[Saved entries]
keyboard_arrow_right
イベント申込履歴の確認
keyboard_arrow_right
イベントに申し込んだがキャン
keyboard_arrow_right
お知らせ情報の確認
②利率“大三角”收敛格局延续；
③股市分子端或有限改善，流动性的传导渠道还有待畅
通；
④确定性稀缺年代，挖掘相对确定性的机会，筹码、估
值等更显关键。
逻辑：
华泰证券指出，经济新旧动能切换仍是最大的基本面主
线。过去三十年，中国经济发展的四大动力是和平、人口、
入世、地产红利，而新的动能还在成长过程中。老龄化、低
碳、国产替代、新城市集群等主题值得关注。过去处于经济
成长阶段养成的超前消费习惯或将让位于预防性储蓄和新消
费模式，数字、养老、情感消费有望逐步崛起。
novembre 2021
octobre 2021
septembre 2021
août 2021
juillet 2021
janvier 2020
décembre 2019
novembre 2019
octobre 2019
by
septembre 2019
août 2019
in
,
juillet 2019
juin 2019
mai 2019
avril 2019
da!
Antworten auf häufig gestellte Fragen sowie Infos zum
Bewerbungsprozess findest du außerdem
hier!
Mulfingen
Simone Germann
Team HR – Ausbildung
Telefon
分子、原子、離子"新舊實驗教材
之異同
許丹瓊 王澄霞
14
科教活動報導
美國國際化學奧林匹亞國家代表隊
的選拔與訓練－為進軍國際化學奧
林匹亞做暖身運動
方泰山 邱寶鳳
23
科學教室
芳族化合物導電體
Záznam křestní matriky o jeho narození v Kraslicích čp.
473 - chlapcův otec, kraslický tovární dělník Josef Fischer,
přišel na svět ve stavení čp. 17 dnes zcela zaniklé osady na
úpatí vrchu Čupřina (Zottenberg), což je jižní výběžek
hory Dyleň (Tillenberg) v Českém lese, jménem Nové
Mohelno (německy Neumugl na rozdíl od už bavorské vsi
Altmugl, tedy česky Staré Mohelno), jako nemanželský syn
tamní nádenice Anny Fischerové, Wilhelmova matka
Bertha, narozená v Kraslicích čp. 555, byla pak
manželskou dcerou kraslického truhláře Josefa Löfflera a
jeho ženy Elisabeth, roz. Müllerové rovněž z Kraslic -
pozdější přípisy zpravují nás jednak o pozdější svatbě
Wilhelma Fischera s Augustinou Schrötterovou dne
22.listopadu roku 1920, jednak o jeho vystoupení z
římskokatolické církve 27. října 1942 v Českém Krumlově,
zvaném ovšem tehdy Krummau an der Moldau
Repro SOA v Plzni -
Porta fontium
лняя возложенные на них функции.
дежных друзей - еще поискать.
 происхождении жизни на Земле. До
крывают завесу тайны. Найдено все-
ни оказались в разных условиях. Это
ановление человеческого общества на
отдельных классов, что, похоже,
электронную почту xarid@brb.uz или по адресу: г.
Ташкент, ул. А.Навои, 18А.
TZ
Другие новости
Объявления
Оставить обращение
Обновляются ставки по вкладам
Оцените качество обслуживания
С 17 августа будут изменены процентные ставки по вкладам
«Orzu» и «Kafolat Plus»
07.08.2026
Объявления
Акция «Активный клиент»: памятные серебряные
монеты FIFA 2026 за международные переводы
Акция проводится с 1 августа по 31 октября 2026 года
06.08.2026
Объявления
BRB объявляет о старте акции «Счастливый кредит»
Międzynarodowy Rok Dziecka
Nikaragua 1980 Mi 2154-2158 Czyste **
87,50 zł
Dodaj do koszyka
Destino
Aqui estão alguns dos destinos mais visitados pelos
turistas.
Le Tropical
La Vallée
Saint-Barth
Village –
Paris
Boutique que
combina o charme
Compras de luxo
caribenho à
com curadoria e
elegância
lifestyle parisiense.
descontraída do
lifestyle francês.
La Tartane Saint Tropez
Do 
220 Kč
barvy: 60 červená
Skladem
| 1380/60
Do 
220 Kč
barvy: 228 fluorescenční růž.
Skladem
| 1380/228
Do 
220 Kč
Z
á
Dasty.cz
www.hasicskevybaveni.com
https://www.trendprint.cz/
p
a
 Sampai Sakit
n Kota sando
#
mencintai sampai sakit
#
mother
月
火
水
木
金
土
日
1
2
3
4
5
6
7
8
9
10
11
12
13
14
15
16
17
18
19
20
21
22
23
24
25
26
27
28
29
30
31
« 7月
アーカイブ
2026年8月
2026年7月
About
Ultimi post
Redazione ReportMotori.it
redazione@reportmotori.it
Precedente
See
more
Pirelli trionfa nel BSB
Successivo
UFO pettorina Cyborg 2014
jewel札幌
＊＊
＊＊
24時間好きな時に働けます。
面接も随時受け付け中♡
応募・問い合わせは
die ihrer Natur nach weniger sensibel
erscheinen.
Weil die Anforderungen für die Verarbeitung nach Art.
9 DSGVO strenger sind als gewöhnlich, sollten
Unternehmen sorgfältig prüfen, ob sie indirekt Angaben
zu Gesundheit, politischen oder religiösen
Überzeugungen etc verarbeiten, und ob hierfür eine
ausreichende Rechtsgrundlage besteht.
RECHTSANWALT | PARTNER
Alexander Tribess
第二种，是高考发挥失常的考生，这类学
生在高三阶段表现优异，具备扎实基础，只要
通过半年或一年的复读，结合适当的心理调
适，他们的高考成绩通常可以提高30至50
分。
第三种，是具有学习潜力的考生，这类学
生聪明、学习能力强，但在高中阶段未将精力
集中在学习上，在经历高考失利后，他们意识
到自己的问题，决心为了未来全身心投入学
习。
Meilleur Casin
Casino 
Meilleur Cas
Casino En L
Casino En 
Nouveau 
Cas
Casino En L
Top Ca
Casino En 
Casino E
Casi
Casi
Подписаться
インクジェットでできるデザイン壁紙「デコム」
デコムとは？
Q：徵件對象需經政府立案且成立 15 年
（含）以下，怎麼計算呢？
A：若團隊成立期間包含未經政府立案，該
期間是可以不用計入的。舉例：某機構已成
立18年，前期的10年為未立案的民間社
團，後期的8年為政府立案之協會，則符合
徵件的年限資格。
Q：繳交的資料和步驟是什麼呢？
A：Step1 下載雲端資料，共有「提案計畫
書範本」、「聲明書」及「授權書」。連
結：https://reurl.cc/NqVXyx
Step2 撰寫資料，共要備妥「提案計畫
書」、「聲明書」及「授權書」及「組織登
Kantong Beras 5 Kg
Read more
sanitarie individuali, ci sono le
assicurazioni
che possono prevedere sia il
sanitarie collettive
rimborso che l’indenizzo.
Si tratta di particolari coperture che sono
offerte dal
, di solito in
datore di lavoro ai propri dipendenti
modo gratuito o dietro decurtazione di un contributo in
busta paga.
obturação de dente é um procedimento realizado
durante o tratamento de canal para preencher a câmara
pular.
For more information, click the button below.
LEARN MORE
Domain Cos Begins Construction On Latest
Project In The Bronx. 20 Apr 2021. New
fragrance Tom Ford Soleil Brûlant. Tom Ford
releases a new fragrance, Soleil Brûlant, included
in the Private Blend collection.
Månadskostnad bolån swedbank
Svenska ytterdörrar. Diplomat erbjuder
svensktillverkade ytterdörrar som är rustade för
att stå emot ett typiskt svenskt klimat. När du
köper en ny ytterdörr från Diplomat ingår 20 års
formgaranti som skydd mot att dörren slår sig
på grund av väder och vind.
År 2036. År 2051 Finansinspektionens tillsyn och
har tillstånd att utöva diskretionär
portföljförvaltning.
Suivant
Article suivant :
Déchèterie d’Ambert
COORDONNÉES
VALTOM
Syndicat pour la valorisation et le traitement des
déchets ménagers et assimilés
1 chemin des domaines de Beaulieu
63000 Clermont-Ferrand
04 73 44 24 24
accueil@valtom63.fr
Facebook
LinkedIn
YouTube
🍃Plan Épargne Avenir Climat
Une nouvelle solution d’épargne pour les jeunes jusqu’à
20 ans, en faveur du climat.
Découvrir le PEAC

# The task
In the entries above, the lines between the one holding "hory Dyleň (Tillenberg)" and the one holding "lifestyle francês.", inclusive, are to be printed exactly as written, and those alone.

# Output
hory Dyleň (Tillenberg) v Českém lese, jménem Nové
Mohelno (německy Neumugl na rozdíl od už bavorské vsi
Altmugl, tedy česky Staré Mohelno), jako nemanželský syn
tamní nádenice Anny Fischerové, Wilhelmova matka
Bertha, narozená v Kraslicích čp. 555, byla pak
manželskou dcerou kraslického truhláře Josefa Löfflera a
jeho ženy Elisabeth, roz. Müllerové rovněž z Kraslic -
pozdější přípisy zpravují nás jednak o pozdější svatbě
Wilhelma Fischera s Augustinou Schrötterovou dne
22.listopadu roku 1920, jednak o jeho vystoupení z
římskokatolické církve 27. října 1942 v Českém Krumlově,
zvaném ovšem tehdy Krummau an der Moldau
Repro SOA v Plzni -
Porta fontium
лняя возложенные на них функции.
дежных друзей - еще поискать.
 происхождении жизни на Земле. До
крывают завесу тайны. Найдено все-
ни оказались в разных условиях. Это
ановление человеческого общества на
отдельных классов, что, похоже,
электронную почту xarid@brb.uz или по адресу: г.
Ташкент, ул. А.Навои, 18А.
TZ
Другие новости
Объявления
Оставить обращение
Обновляются ставки по вкладам
Оцените качество обслуживания
С 17 августа будут изменены процентные ставки по вкладам
«Orzu» и «Kafolat Plus»
07.08.2026
Объявления
Акция «Активный клиент»: памятные серебряные
монеты FIFA 2026 за международные переводы
Акция проводится с 1 августа по 31 октября 2026 года
06.08.2026
Объявления
BRB объявляет о старте акции «Счастливый кредит»
Międzynarodowy Rok Dziecka
Nikaragua 1980 Mi 2154-2158 Czyste **
87,50 zł
Dodaj do koszyka
Destino
Aqui estão alguns dos destinos mais visitados pelos
turistas.
Le Tropical
La Vallée
Saint-Barth
Village –
Paris
Boutique que
combina o charme
Compras de luxo
caribenho à
com curadoria e
elegância
lifestyle parisiense.
descontraída do
lifestyle francês.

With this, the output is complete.